MATERIALS AND METHODS
Animals.
Specific-pathogen-free BALB/c and C57BL/6 mice were purchased at 4 to 5 weeks of age from Hilltop Lab Animals (Scottsdale, PA). C57BL/6 Scid and Scid/NCr (BALB/c background) mice were purchased at 5 to 6 weeks of age from Jackson Laboratory (Bar Harbor, ME) and NCI/Charles River Breeding Labs (Wilmington, MA), respectively. IL-23p19−/− mice were kindly provided by Nico Ghilardi (Genentech, South San Francisco, CA) (8). Animals were housed in filter-topped cages and fed autoclaved chow and water ad libitum. All caging procedures and surgical manipulations were done under a laminar flow hood. All procedures were approved by the Institutional Animal Care and Use Committee at the Louisiana State University Health Sciences Center.
P. carinii inoculation.
P. carinii for inoculation was prepared, as described earlier, by using lung homogenates from chronically infected Scid mice (35). In brief, Scid mice chronically infected with P. carinii were injected with a lethal dose of pentobarbital and the lungs were removed and frozen in 1 ml of phosphate-buffered saline (PBS) at −70°C. The lungs were homogenized in 10 ml PBS by forcing tissue through a sterile 70-μm nylon strainer (BD Biosciences, Bedford, MA). The homogenates were centrifuged at 500 × g for 10 min at 4°C. The cell pellet was resuspended in PBS, and 1:5 and 1:10 dilutions were stained with modified Giemsa stain (Diff-Quick; Dade Behring, Newark, DE). The number of cysts was quantified microscopically, and the inoculum concentration was adjusted with PBS to 2 × 106 cysts/ml. Recipient mice were anesthetized with intraperitoneal ketamine-xylazine (200 mg per kg/10 mg per kg) and injected intratracheally with 2 × 105 cysts per mouse. C57BL/6 mice received P. carinii inoculum prepared from C57BL/6 Scid mice, while BALB/c mice received lung homogenates from Scid/NCr mice. Mice were sacrificed at serial time intervals after challenge by a lethal dose of pentobarbital and aortic transection. The right lungs were homogenized in 1 ml TRIzol (Invitrogen, Carlsbad, CA) and frozen at −70°C for subsequent RNA isolation, and the left lungs were snap-frozen in an ethyl alcohol-dry ice bath and stored at −70°C for protein analysis.
BAL.
Animals were sacrificed as described above. The trachea was exposed through a midline incision and cannulated with a polyethylene catheter. The lungs were lavaged with 2 ml of sterile Ca2+- and Mg2+-free PBS containing 0.6 mM EDTA. Bronchoalveolar lavage (BAL) cells were collected by centrifugation at 500 × g for 5 min. The cell pellets were resuspended in either PBS with 0.05% sodium azide (for flow cytometry) or 1 ml TRIzol (for RNA assay).

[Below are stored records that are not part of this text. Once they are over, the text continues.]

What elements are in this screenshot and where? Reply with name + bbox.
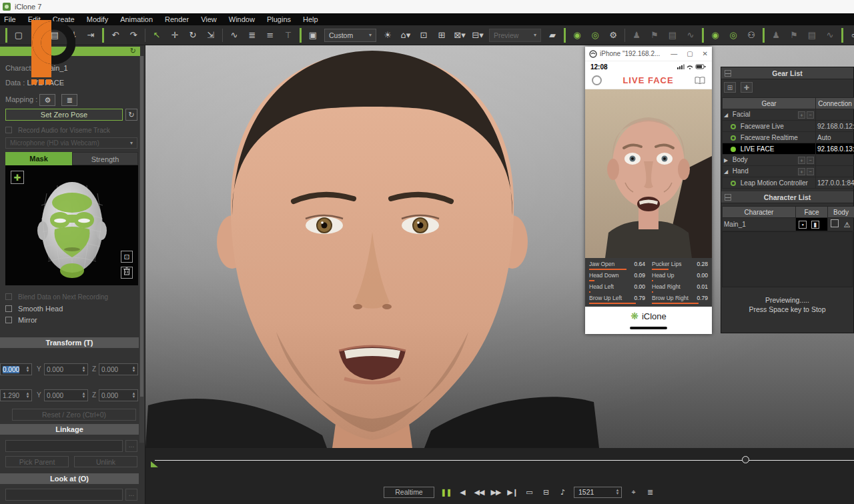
text-tool-icon[interactable]: T (282, 28, 295, 43)
reset-zero-button[interactable]: Reset / Zero (Ctrl+0) (12, 409, 136, 421)
link-tool-icon[interactable]: ∿ (228, 28, 241, 43)
set-zero-pose-button[interactable]: Set Zero Pose (5, 109, 123, 121)
flag-icon[interactable]: ⚑ (648, 28, 661, 43)
camera-icon[interactable]: ⊠▾ (453, 28, 466, 43)
timeline-button[interactable]: ≣ (645, 488, 655, 497)
body-column-header[interactable]: Body (828, 207, 854, 218)
collapse-gear-list-icon[interactable]: — (725, 70, 731, 77)
export-icon[interactable]: ⇥ (84, 28, 97, 43)
go-to-end-button[interactable]: ▶❙ (507, 488, 518, 497)
pause-button[interactable]: ❚❚ (440, 488, 451, 497)
frame-object-icon[interactable]: ⊡ (417, 28, 430, 43)
scene-manager-icon[interactable]: ▣ (306, 28, 320, 43)
playhead-handle[interactable] (742, 456, 749, 463)
select-region-button[interactable]: ⊡ (121, 251, 133, 263)
gear-row-faceware-live[interactable]: Faceware Live 92.168.0.12:802 (723, 121, 854, 132)
collapse-panel-icon[interactable]: ↻ (130, 47, 136, 55)
undo-icon[interactable]: ↶ (109, 28, 122, 43)
calibrate-icon[interactable] (592, 75, 602, 85)
linkage-browse-button[interactable]: ... (125, 440, 137, 452)
connection-column-header[interactable]: Connection (816, 98, 854, 109)
gear-row-leap-motion[interactable]: Leap Motion Controller 127.0.0.1:8437 (723, 177, 854, 189)
loop-button[interactable]: ▭ (524, 488, 534, 497)
gesture-live-icon[interactable]: ◎ (588, 28, 602, 43)
tab-strength[interactable]: Strength (72, 152, 138, 165)
clipboard-icon[interactable]: ▤ (666, 28, 679, 43)
scale-tool-icon[interactable]: ⇲ (204, 28, 218, 43)
gear-row-faceware-realtime[interactable]: Faceware Realtime Auto (723, 132, 854, 143)
add-mask-icon[interactable]: ✚ (11, 171, 24, 184)
select-tool-icon[interactable]: ↖ (150, 28, 163, 43)
mirror-checkbox[interactable] (5, 317, 12, 323)
gear-group-body[interactable]: ▶ Body ＋－ (723, 155, 854, 166)
gear-group-hand[interactable]: ◢ Hand ＋－ (723, 166, 854, 177)
menu-view[interactable]: View (201, 15, 217, 23)
transform-z-field[interactable]: 0.000▲▼ (99, 363, 138, 375)
motion-live-icon[interactable]: ◉ (570, 28, 584, 43)
fast-forward-button[interactable]: ▶▶ (490, 488, 501, 497)
menu-plugins[interactable]: Plugins (267, 15, 291, 23)
mapping-list-button[interactable]: ≣ (61, 94, 77, 106)
mapping-gear-button[interactable]: ⚙ (39, 94, 55, 106)
realtime-button[interactable]: Realtime (384, 487, 434, 498)
menu-animation[interactable]: Animation (120, 15, 153, 23)
unlink-button[interactable]: Unlink (74, 456, 137, 467)
record-audio-checkbox[interactable] (5, 127, 12, 133)
step-back-button[interactable]: ◀ (457, 488, 468, 497)
linkage-header[interactable]: Linkage (0, 424, 139, 435)
gear-column-header[interactable]: Gear (723, 98, 816, 109)
audio-button[interactable]: ♪ (557, 488, 568, 497)
menu-help[interactable]: Help (303, 15, 318, 23)
motion-path-icon[interactable]: ∿ (684, 28, 697, 43)
add-gear-button[interactable]: ⊞ (724, 82, 736, 93)
smooth-head-checkbox[interactable] (5, 305, 12, 312)
face-column-header[interactable]: Face (796, 207, 828, 218)
look-at-browse-button[interactable]: ... (125, 489, 137, 501)
track-target-button[interactable]: ⌖ (628, 488, 638, 497)
character-list-header[interactable]: — Character List (721, 191, 853, 203)
light-icon[interactable]: ☀ (381, 28, 394, 43)
minimize-window-icon[interactable]: — (671, 50, 677, 57)
phone-window-titlebar[interactable]: iPhone "192.168.2... — ▢ ✕ (585, 47, 712, 61)
render-icon[interactable]: ⊟▾ (471, 28, 484, 43)
avatar-icon[interactable]: ♟ (630, 28, 643, 43)
panel-scrollbar[interactable] (139, 56, 144, 443)
character-row-main1[interactable]: Main_1 ▪ ▮ ⚠ (723, 218, 854, 231)
body-checkbox[interactable] (831, 219, 839, 227)
help-book-icon[interactable] (695, 77, 705, 85)
character-column-header[interactable]: Character (723, 207, 796, 218)
transform-y-field[interactable]: 0.000▲▼ (44, 363, 88, 375)
align-icon[interactable]: ≣ (246, 28, 259, 43)
align-add-icon[interactable]: ≡ (264, 28, 277, 43)
rotate-x-field[interactable]: 1.290▲▼ (0, 389, 32, 401)
tab-mask[interactable]: Mask (5, 152, 72, 165)
rotate-y-field[interactable]: 0.000▲▼ (44, 389, 88, 401)
camcorder-icon[interactable]: ▰ (546, 28, 559, 43)
close-window-icon[interactable]: ✕ (703, 50, 708, 57)
clipboard2-icon[interactable]: ▤ (805, 28, 819, 43)
face-live-icon[interactable]: ◉ (709, 28, 722, 43)
menu-file[interactable]: File (4, 15, 16, 23)
redo-icon[interactable]: ↷ (127, 28, 140, 43)
rotate-z-field[interactable]: 0.000▲▼ (99, 389, 138, 401)
frame-input[interactable]: 1521▲▼ (574, 487, 622, 498)
move-tool-icon[interactable]: ✛ (168, 28, 181, 43)
camera-view-combo[interactable]: Custom▾ (324, 29, 376, 42)
microphone-select[interactable]: Microphone (HD via Webcam)▾ (5, 137, 137, 149)
refresh-pose-button[interactable]: ↻ (125, 109, 137, 121)
hand-live-icon[interactable]: ◎ (727, 28, 740, 43)
rotate-tool-icon[interactable]: ↻ (186, 28, 199, 43)
link-gear-icon[interactable]: ⚙ (606, 28, 620, 43)
gear-row-live-face[interactable]: LIVE FACE 92.168.0.13:999 (723, 143, 854, 155)
look-at-target-field[interactable] (5, 489, 123, 501)
look-at-header[interactable]: Look at (O) (0, 473, 139, 484)
transform-header[interactable]: Transform (T) (0, 337, 139, 348)
face-mask-preview[interactable]: ✚ ⊡ (5, 165, 138, 285)
flag2-icon[interactable]: ⚑ (787, 28, 801, 43)
render-preset-combo[interactable]: Preview▾ (489, 29, 541, 42)
motion-path2-icon[interactable]: ∿ (823, 28, 837, 43)
gear-list-header[interactable]: — Gear List (721, 67, 853, 79)
rewind-button[interactable]: ◀◀ (474, 488, 484, 497)
face-active-checkbox[interactable]: ▪ (799, 221, 807, 229)
crowd-icon[interactable]: ⚇ (745, 28, 758, 43)
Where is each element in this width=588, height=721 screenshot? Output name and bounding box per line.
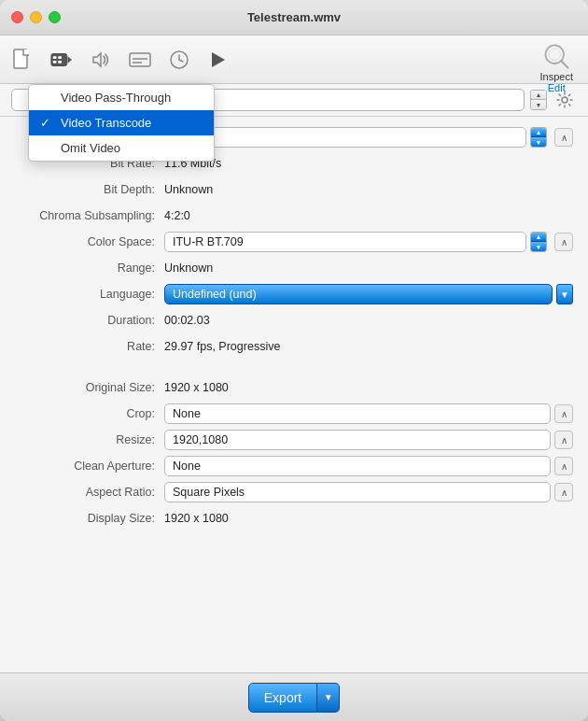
menu-item-omit[interactable]: Omit Video (29, 135, 214, 161)
export-main-button[interactable]: Export (248, 683, 317, 713)
svg-rect-4 (53, 56, 57, 59)
inspect-label: Inspect (540, 71, 573, 82)
svg-line-13 (179, 60, 183, 62)
toolbar-icons (11, 49, 230, 71)
rate-label: Rate: (15, 340, 164, 353)
clock-icon[interactable] (168, 49, 190, 71)
language-value: Undefined (und) (173, 288, 257, 301)
colorspace-stepper-down[interactable]: ▼ (531, 242, 546, 251)
format-stepper-up[interactable]: ▲ (531, 128, 546, 137)
clean-aperture-select[interactable]: None (164, 456, 551, 476)
close-button[interactable] (11, 11, 23, 23)
duration-value: 00:02.03 (164, 314, 573, 327)
language-dropdown-icon[interactable]: ▼ (556, 284, 573, 304)
colorspace-stepper[interactable]: ▲ ▼ (530, 232, 547, 252)
resize-label: Resize: (15, 433, 164, 446)
svg-rect-5 (58, 56, 62, 59)
aspect-ratio-select[interactable]: Square Pixels (164, 482, 551, 502)
chroma-label: Chroma Subsampling: (15, 209, 164, 222)
chroma-row: Chroma Subsampling: 4:2:0 (0, 203, 588, 229)
inspect-icon[interactable] (541, 41, 571, 71)
bitdepth-value: Unknown (164, 183, 573, 196)
chroma-value: 4:2:0 (164, 209, 573, 222)
clean-aperture-collapse-button[interactable]: ∧ (554, 457, 573, 475)
export-dropdown-button[interactable]: ▼ (317, 683, 340, 713)
format-stepper-down[interactable]: ▼ (531, 137, 546, 147)
stepper-down-icon[interactable]: ▼ (531, 100, 546, 109)
svg-rect-6 (53, 60, 57, 63)
colorspace-select[interactable]: ITU-R BT.709 (164, 232, 526, 252)
format-collapse-button[interactable]: ∧ (554, 128, 573, 147)
aspect-ratio-collapse-button[interactable]: ∧ (554, 483, 573, 502)
maximize-button[interactable] (49, 11, 61, 23)
menu-item-transcode[interactable]: ✓ Video Transcode (29, 110, 214, 135)
menu-item-pass-through[interactable]: Video Pass-Through (29, 85, 214, 110)
original-size-value: 1920 x 1080 (164, 381, 573, 394)
flag-icon[interactable] (207, 49, 230, 71)
rate-row: Rate: 29.97 fps, Progressive (0, 333, 588, 360)
svg-marker-3 (67, 56, 72, 63)
svg-rect-2 (51, 53, 67, 65)
subtitles-icon[interactable] (129, 49, 151, 71)
original-size-label: Original Size: (15, 381, 164, 394)
bitdepth-row: Bit Depth: Unknown (0, 177, 588, 203)
svg-marker-14 (212, 52, 225, 67)
aspect-ratio-label: Aspect Ratio: (15, 486, 164, 499)
bottom-bar: Export ▼ (0, 672, 588, 721)
colorspace-label: Color Space: (15, 235, 164, 248)
range-value: Unknown (164, 262, 573, 275)
aspect-ratio-value: Square Pixels (173, 486, 245, 499)
range-row: Range: Unknown (0, 255, 588, 281)
minimize-button[interactable] (30, 11, 42, 23)
aspect-ratio-row: Aspect Ratio: Square Pixels ∧ (0, 479, 588, 505)
display-size-label: Display Size: (15, 512, 164, 525)
format-select[interactable]: H.264 (164, 127, 526, 148)
rate-value: 29.97 fps, Progressive (164, 340, 573, 353)
svg-rect-1 (23, 49, 29, 55)
checkmark-omit (40, 141, 53, 155)
resize-row: Resize: 1920,1080 ∧ (0, 427, 588, 453)
original-size-row: Original Size: 1920 x 1080 (0, 375, 588, 401)
crop-row: Crop: None ∧ (0, 401, 588, 427)
language-row: Language: Undefined (und) ▼ (0, 281, 588, 307)
language-select[interactable]: Undefined (und) (164, 284, 553, 304)
clean-aperture-value: None (173, 459, 201, 473)
menu-item-label-transcode: Video Transcode (61, 116, 151, 130)
window-title: Telestream.wmv (247, 10, 341, 24)
colorspace-stepper-up[interactable]: ▲ (531, 233, 546, 242)
export-button[interactable]: Export ▼ (248, 683, 340, 713)
bitdepth-label: Bit Depth: (15, 183, 164, 196)
menu-item-label-omit: Omit Video (61, 141, 120, 155)
resize-select[interactable]: 1920,1080 (164, 430, 551, 450)
title-bar: Telestream.wmv (0, 0, 588, 35)
export-chevron-icon: ▼ (324, 692, 333, 702)
document-icon[interactable] (11, 49, 34, 71)
colorspace-collapse-button[interactable]: ∧ (554, 233, 573, 251)
colorspace-row: Color Space: ITU-R BT.709 ▲ ▼ ∧ (0, 229, 588, 255)
toolbar: Inspect Edit (0, 35, 588, 84)
main-window: Telestream.wmv (0, 0, 588, 721)
format-stepper[interactable]: ▲ ▼ (530, 127, 547, 148)
content-area: Format: H.264 ▲ ▼ ∧ Bit Rate: 11.6 Mbit/… (0, 117, 588, 672)
resize-value: 1920,1080 (173, 433, 228, 446)
display-size-value: 1920 x 1080 (164, 512, 573, 525)
checkmark-empty (40, 91, 53, 105)
spacer-1 (0, 360, 588, 375)
crop-select[interactable]: None (164, 403, 551, 424)
crop-collapse-button[interactable]: ∧ (554, 404, 573, 423)
range-label: Range: (15, 262, 164, 275)
inspect-area: Inspect Edit (540, 41, 573, 93)
svg-point-17 (549, 49, 560, 60)
resize-collapse-button[interactable]: ∧ (554, 431, 573, 449)
svg-rect-7 (58, 60, 62, 63)
language-label: Language: (15, 288, 164, 301)
crop-label: Crop: (15, 407, 164, 420)
export-label: Export (264, 690, 301, 705)
edit-label[interactable]: Edit (548, 82, 566, 93)
video-icon[interactable] (50, 49, 73, 71)
audio-icon[interactable] (90, 49, 112, 71)
svg-rect-8 (130, 53, 150, 66)
svg-line-16 (562, 61, 568, 67)
colorspace-value: ITU-R BT.709 (173, 235, 244, 248)
svg-point-18 (562, 97, 567, 103)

In vitro stimulation of alveolar macrophage line MH-S and BAL cells with P. carinii.
Totals of 1 × 106 MH-S cells (a mouse alveolar macrophage line, ATCC CRL-2019) or BAL cells from uninfected BALB/c mice were incubated in 24-well plates with 0.1 ml of lung homogenate containing 2 × 105 cysts of P. carinii. After serial time intervals, supernatants were assayed for cytokine/chemokine production by using a Bio-Plex system (Bio-Rad, Richmond, CA) and a biological activity assay of IL-23 (induction of splenocyte IL-17) was performed as has been previously described (1, 10). Cells were harvested in 1 ml TRIzol for total RNA extraction. Control cells were incubated with 0.1 ml of lung homogenate from uninfected mice.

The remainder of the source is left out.